NCJ Number
227660
Date Published
2010
Length
62 pages
Annotation
The Survey of Youth in Residential Placement (SYRP) is the third component in the Office of Juvenile Justice and Delinquency Prevention's (OJJDP) constellation of surveys providing updated statistics on youth in custody in the juvenile justice system.
Abstract
This research report describes youth's emotional and psychological needs, substance abuse problems, medical needs, and educational status as well as the relevant services they receive in custody. SYRP provides the first nationally representative findings on the self-reported needs of the population of youth who are in custody because they are charged with or adjudicated for offenses.
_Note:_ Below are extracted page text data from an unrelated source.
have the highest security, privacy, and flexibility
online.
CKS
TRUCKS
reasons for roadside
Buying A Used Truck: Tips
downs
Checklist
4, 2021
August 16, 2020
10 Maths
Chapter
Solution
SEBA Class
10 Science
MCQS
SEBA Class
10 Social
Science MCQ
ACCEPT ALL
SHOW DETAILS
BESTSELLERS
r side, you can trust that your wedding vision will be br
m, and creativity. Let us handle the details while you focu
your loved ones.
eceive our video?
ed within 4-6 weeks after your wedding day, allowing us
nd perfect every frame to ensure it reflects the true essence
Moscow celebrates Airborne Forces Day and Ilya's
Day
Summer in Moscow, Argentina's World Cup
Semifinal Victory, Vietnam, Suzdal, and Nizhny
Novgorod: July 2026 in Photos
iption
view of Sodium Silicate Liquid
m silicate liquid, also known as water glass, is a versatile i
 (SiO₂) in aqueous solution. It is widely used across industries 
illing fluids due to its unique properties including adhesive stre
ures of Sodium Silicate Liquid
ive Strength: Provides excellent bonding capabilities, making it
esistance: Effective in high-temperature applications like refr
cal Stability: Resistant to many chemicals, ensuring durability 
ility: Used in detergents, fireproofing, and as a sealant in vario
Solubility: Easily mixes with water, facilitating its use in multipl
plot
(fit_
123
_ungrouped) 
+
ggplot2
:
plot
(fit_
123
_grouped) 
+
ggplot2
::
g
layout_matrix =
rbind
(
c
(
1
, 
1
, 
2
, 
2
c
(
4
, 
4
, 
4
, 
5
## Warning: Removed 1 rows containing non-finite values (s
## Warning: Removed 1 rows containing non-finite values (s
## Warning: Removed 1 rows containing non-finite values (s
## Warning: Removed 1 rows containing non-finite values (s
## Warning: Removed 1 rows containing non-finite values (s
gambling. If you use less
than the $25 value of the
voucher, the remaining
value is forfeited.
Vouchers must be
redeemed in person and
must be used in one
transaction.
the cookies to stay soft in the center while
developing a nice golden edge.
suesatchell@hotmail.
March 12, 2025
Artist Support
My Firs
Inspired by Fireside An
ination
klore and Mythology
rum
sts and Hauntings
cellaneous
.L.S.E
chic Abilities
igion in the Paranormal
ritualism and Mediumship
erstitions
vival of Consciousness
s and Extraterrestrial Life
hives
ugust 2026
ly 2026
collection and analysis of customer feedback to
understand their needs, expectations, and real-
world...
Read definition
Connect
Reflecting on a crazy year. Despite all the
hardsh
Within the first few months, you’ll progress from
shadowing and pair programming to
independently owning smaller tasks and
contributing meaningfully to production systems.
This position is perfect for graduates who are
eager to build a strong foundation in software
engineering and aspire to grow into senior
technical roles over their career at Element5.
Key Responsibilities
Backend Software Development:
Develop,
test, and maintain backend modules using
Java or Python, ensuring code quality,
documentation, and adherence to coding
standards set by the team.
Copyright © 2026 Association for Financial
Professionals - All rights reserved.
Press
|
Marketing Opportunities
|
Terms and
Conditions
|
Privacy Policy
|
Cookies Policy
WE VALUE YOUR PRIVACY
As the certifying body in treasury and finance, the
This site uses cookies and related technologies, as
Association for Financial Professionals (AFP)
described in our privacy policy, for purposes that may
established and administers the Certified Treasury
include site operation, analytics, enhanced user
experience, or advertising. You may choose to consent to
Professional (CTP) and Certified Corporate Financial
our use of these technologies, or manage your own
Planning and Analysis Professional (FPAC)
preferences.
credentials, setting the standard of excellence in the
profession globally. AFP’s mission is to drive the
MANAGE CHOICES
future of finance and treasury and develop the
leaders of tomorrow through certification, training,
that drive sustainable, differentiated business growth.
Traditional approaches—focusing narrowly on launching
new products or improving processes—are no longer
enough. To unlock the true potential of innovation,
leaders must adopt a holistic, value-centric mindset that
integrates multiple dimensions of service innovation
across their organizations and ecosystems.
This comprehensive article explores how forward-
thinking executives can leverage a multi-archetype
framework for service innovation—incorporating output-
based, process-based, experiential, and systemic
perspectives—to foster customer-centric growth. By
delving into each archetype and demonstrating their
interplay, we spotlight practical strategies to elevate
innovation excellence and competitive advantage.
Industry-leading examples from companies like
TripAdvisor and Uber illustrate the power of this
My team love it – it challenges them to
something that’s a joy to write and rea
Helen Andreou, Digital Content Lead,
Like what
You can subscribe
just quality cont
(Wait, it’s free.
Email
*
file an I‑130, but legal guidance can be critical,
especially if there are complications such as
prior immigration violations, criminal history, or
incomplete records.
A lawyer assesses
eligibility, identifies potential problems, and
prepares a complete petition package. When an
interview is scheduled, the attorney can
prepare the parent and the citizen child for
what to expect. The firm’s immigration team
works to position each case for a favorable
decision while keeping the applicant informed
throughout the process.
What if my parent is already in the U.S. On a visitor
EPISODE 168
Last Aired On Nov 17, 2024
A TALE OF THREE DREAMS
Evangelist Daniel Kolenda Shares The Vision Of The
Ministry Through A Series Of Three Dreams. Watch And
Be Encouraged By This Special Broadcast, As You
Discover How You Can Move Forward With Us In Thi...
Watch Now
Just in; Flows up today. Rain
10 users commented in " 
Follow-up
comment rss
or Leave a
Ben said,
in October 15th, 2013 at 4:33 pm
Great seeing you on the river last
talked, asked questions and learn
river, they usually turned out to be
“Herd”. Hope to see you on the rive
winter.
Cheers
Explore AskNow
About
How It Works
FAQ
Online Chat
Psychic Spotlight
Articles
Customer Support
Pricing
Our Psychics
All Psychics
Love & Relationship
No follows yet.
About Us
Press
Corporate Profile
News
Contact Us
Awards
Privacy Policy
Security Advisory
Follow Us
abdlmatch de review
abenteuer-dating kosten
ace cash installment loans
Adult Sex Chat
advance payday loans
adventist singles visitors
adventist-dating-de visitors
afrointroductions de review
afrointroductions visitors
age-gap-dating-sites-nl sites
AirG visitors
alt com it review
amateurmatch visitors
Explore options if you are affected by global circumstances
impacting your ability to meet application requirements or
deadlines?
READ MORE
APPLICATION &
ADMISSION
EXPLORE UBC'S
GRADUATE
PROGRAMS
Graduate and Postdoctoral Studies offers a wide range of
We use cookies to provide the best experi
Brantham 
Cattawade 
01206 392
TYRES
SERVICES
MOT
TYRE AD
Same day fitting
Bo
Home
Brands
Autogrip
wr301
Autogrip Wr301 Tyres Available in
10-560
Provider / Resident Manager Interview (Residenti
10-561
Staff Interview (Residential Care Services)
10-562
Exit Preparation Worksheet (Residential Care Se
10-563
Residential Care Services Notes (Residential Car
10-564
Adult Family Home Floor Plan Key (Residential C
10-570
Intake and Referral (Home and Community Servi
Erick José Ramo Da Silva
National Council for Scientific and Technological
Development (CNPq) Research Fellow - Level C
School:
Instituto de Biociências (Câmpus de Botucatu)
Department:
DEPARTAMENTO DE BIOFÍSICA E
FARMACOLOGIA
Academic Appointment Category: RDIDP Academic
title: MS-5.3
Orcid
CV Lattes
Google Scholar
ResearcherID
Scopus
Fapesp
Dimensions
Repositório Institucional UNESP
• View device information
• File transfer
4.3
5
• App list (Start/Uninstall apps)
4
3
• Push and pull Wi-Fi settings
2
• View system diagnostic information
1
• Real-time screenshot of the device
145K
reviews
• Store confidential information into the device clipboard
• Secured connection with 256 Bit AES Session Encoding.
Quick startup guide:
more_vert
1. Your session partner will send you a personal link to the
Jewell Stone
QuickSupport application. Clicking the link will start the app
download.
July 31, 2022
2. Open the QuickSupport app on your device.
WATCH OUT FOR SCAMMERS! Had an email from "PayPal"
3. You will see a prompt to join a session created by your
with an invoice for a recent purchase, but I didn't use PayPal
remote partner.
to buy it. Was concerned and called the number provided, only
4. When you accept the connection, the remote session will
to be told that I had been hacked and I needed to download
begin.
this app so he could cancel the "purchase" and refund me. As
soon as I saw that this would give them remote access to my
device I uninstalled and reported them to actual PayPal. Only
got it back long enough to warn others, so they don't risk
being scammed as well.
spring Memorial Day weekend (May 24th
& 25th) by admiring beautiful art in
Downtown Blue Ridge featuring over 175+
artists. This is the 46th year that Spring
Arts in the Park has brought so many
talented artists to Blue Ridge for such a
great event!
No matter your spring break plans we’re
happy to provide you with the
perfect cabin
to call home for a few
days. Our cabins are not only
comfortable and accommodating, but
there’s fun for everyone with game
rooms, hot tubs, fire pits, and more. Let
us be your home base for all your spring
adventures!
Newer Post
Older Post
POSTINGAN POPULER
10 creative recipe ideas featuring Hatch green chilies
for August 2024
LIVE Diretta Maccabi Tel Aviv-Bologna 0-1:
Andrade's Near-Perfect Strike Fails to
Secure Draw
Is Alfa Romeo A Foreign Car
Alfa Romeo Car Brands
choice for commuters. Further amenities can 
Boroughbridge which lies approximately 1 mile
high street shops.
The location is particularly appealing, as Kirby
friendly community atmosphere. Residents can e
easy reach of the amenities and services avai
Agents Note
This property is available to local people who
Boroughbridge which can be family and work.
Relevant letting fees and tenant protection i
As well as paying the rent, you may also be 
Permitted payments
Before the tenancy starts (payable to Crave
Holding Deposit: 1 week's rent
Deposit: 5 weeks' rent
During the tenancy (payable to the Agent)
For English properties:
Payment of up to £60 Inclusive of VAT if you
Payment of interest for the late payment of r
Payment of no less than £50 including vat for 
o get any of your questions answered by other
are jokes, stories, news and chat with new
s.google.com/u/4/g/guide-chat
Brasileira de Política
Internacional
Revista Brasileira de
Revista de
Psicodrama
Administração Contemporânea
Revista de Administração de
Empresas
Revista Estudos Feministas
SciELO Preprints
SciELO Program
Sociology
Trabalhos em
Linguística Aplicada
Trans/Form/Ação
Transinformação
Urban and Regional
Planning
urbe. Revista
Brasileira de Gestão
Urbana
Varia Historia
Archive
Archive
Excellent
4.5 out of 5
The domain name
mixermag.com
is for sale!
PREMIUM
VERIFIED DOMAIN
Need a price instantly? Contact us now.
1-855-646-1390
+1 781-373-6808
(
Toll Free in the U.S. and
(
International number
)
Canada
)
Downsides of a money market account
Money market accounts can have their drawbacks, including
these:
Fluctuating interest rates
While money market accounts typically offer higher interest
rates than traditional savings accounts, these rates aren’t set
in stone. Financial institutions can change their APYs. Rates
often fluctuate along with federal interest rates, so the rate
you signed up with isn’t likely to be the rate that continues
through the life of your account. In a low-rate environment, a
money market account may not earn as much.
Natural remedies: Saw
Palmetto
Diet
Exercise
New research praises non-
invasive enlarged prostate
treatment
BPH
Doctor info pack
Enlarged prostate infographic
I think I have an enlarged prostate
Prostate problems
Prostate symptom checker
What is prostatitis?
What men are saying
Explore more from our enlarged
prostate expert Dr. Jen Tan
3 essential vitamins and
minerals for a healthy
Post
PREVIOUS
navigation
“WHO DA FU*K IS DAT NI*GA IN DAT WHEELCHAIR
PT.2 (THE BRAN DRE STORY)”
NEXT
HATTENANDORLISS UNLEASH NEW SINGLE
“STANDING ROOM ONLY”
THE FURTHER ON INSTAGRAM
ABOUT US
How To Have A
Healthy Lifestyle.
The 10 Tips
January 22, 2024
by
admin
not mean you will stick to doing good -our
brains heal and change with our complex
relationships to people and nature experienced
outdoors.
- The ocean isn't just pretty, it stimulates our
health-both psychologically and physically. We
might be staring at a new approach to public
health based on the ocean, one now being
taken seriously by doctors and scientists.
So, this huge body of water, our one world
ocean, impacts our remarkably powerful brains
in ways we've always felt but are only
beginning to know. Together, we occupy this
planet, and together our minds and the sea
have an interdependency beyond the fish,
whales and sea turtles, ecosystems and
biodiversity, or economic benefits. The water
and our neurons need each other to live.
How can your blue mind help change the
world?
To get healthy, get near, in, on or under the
This report details what the youth report regarding: 1. their overall emotional and psychological problems, and the counseling they receive in custody; 2. their substance abuse problems prior to entering custody, and the substance abuse counseling they receive in their facility; 3. their medical needs and services; and 4. their educational status and the educational services the facility provides to them. The SYRP findings are based on interviews with a nationally representative sample of 7,073 youth in custody during spring 2003. Analyses examined youth's answers on different topics for all youth in custody and assessed differences among subgroups of youth offenders in custody, based on their sex and placement program (i.e. detention, corrections, community-based, camp, or residential treatment). All SYRP reports present findings in terms of estimated numbers (rounded to the nearest multiple of 10) and percentages in the national population of youth in residential placement. As with any survey of a representative sample, SYRP's findings are not exact measures, but are estimates about the full population that have a known degree of precision. SYRP research reports indicate the precision of estimates in tables by giving the 95-percent confidence interval (CI). The CI specifies the range in which the estimate would fall in 95 out of 100 comparable replications of the study.